C’est l’Avent. Si nous réfléchissons à toutes ces vérités, nous constaterons à quel point encore aujourd’hui, et pour nous aussi, l’Avent est d’une actualité brûlante, et c’est une réalité aussi pour l’Église. Dieu n’a pas divisé l’histoire en deux moitiés dont l’une serait claire et l’autre obscure. Il n’a pas partagé les hommes en deux catégories : ceux qu’il aurait rachetés et ceux qu’il aurait oubliés. Il n’y a qu’une seule histoire indivisible qui, dans son ensemble, est marquée par la faiblesse et la médiocrité de l’homme mais qui, dans sa totalité aussi, est soumise à l’amour miséricordieux de Dieu qui enveloppe et porte sans arrêt cette histoire. Notre siècle nous oblige à apprendre de façon toute nouvelle la vérité de l’Avent, à savoir qu’il n’a pas cessé d’exister jusqu’à nos jours ; que l’humanité ne forme qu’un tout devant Dieu ; que toute l’humanité est plongée dans la nuit, mais qu’elle est aussi tout entière illuminée de la lumière de Dieu. Mais, s’il en est ainsi, si l’Avent est une réalité permanente, cela veut dire aussi que, pour aucune période de l’histoire, Dieu n’appartient en quelque sorte à un passé qui serait déjà derrière nous, où tout serait déjà réalisé. Au contraire, pour nous tous, Dieu est l’origine d’où nous provenons, mais également l’avenir vers lequel nous allons ; pour nous tous il n’existe pas d’autre moyen de trouver Dieu que d’aller de l’avant pour le rencontrer, Lui qui vient et qui demande que nous nous mettions en route. Seul cet exode nous permet de trouver Dieu en renonçant à nos commodités présentes, pour avancer vers le mystère de la clarté de Dieu qui vient à nous. L’image de Moïse gravissant la montagne et entrant dans la nuée pour trouver Dieu, reste valable pour tous les temps. Nous ne saurons trouver Dieu-même dans l’Église qu’en gravissant la montagne pour entrer dans la nuée de l’incognito de Dieu qui, dans ce monde, reste caché. Les bergers de Bethléem, au berceau de notre histoire du salut, ont dû suivre le même chemin. L’ange leur dit : “Et ceci vous servira de signe : vous trouverez un nouveau-né enveloppé de langes et couché dans une crèche”. En d’autres termes : le signe, c’est que les bergers n’en trouveront aucun, mais simplement Dieu devenu Enfant, et malgré le voile, ils devront croire à la proximité de Dieu. Leur signe à eux, c’est d’apprendre à découvrir Dieu dans l’incognito de son mystère.
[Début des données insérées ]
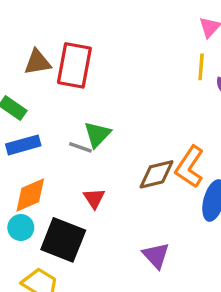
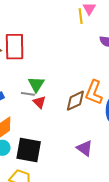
yellow line: (201, 67) -> (81, 16), moved
red triangle: (94, 198) -> (39, 102), moved

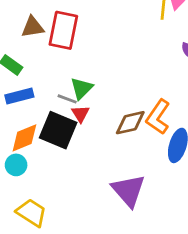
purple triangle: (85, 148) -> (128, 190), size x1.5
black square: (29, 150) -> (58, 130), moved

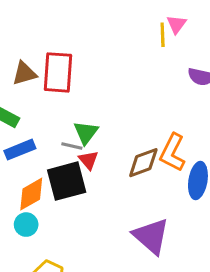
black square: (58, 130) -> (67, 181), turned -30

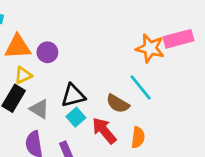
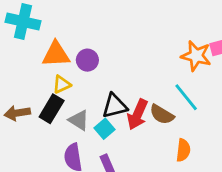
cyan square: (76, 117) -> (105, 129), moved
red arrow: (104, 131) -> (137, 114), moved, turned -116

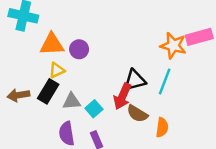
cyan line: (186, 97) -> (165, 81), turned 60
black triangle: (115, 106) -> (135, 80), moved
brown semicircle: (162, 114) -> (137, 114), moved
gray triangle: (79, 120) -> (72, 101), turned -36

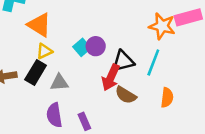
orange triangle: (52, 44) -> (39, 25), turned 35
purple circle: (79, 49) -> (96, 46), moved
cyan square: (94, 109) -> (82, 47), moved
orange semicircle: (162, 127) -> (167, 98), moved

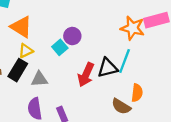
purple circle: (96, 46) -> (72, 36), moved
black triangle: (123, 61) -> (108, 68), moved
brown semicircle: (126, 95) -> (121, 106), moved

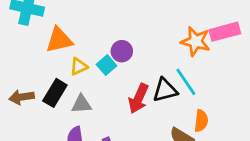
orange triangle: (21, 27) -> (59, 40), turned -45
yellow triangle: (26, 51) -> (79, 66), moved
cyan line: (125, 61) -> (186, 82), turned -55

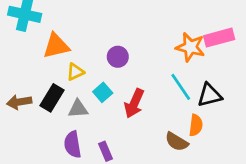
cyan square: (106, 65) -> (103, 92), moved
black triangle: (165, 90) -> (210, 95), moved

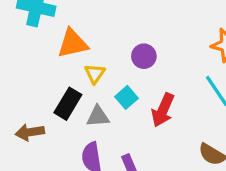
yellow triangle: (75, 72) -> (95, 74), turned -30
brown arrow: (19, 102) -> (30, 132), moved

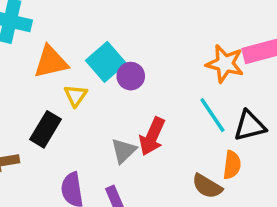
cyan square: (126, 97) -> (106, 62), moved, size x1.5
gray triangle: (98, 116) -> (124, 151), moved, turned -40

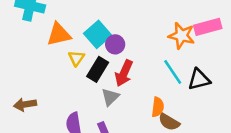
black rectangle: (45, 129) -> (98, 69), moved
red arrow: (152, 136) -> (124, 73), moved
orange semicircle: (232, 165) -> (158, 107), moved

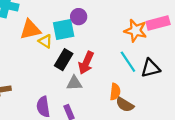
cyan square: (98, 34) -> (64, 29), turned 30
purple circle: (115, 44) -> (79, 17), moved
yellow triangle: (76, 58) -> (45, 41), moved, turned -32
gray triangle: (110, 97) -> (74, 83), turned 42

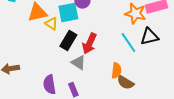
black triangle: (151, 68) -> (149, 37), moved
gray triangle: (74, 83) -> (78, 63), turned 35

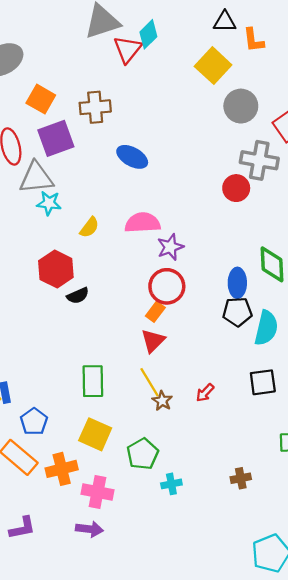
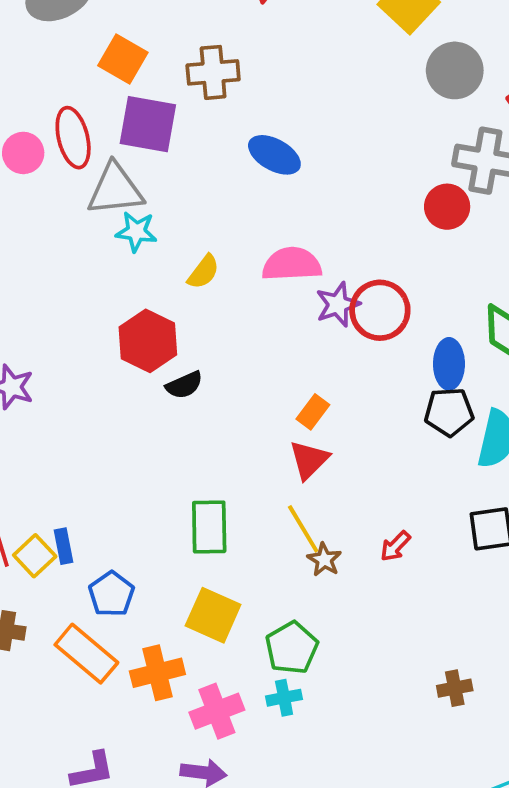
purple square: (56, 138) -> (148, 124), turned 30
red circle: (167, 286) -> (380, 310), moved
cyan cross: (171, 484) -> (284, 698), moved
pink cross: (97, 492) -> (217, 711), turned -32

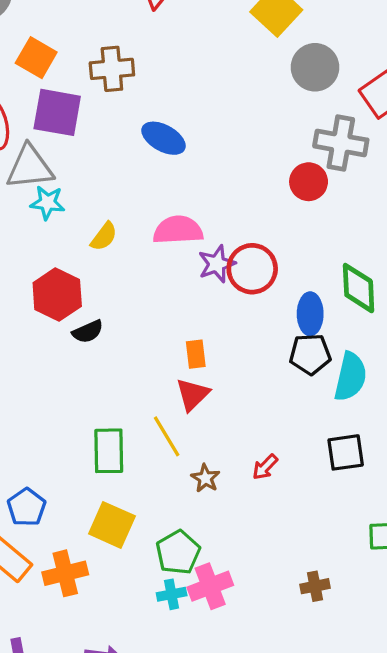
orange rectangle: (313, 412) -> (196, 354), turned -44
yellow line: (303, 529) -> (167, 436), moved
pink cross: (217, 711) -> (210, 586), moved

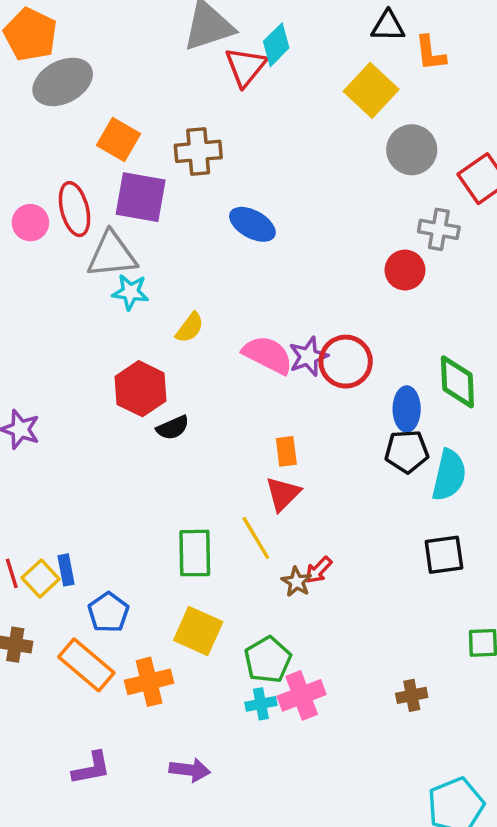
gray cross: (341, 143) -> (439, 229), size x0.7
pink semicircle: (178, 230) -> (268, 355), moved, turned 30
red arrow: (265, 467) -> (319, 570), moved

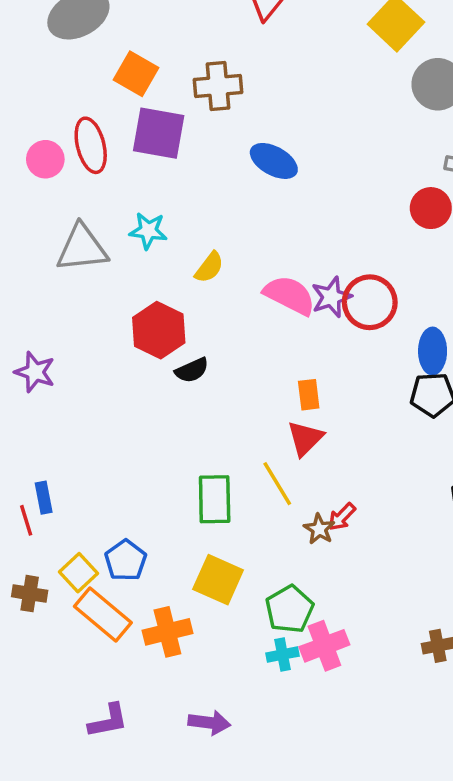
gray triangle: (112, 255) -> (82, 248), moved
blue rectangle: (66, 570) -> (44, 498), moved
yellow square: (41, 578) -> (78, 573), moved

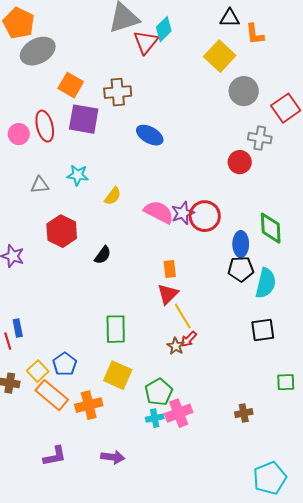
gray triangle: (82, 248) -> (40, 185), size x0.6
red hexagon: (159, 330) -> (62, 231), moved
black semicircle: (192, 370) -> (103, 255), turned -30
yellow line: (277, 484) -> (183, 316), moved

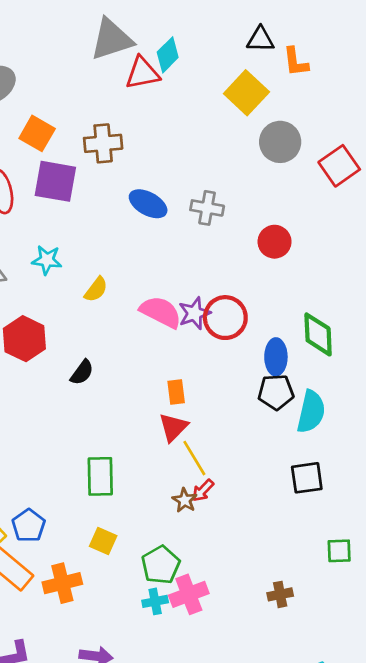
red triangle: (146, 42) -> (142, 73), turned 40
gray cross: (260, 138) -> (207, 208), moved
yellow square: (118, 375) -> (103, 541), size x0.7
Certes, Dieu s’est aussi constitué un signe dans la grandeur et la puissance du cosmos, qui nous permettent de soupçonner quelque chose de la puissance du Créateur. Mais le véritable signe choisi par Lui, c’est l’incognito, à commencer par le chétif peuple d’Israël et l’enfant de Bethléem jusqu’à Jésus expirant sur la croix en s’écriant : “Mon Dieu, mon Dieu, pourquoi m’as-tu abandonné ?”. Le signe de l’incognito indique que les réalités de la vérité et de l’amour, réalités proprement divines, ne se rencontrent pas dans le monde des quantités, mais dans un ordre nouveau qui les dépasse.
Dans ce temps de l’Avent, demandons donc au Seigneur qu’il nous accorde de vivre de moins en moins “avant” le Christ, et encore moins “après” le Christ, mais avec le Christ et dans le Christ : avec lui qui est le même hier, et aujourd’hui et à jamais.
Un seul Seigneur, une seule foi, p. 24 à 30.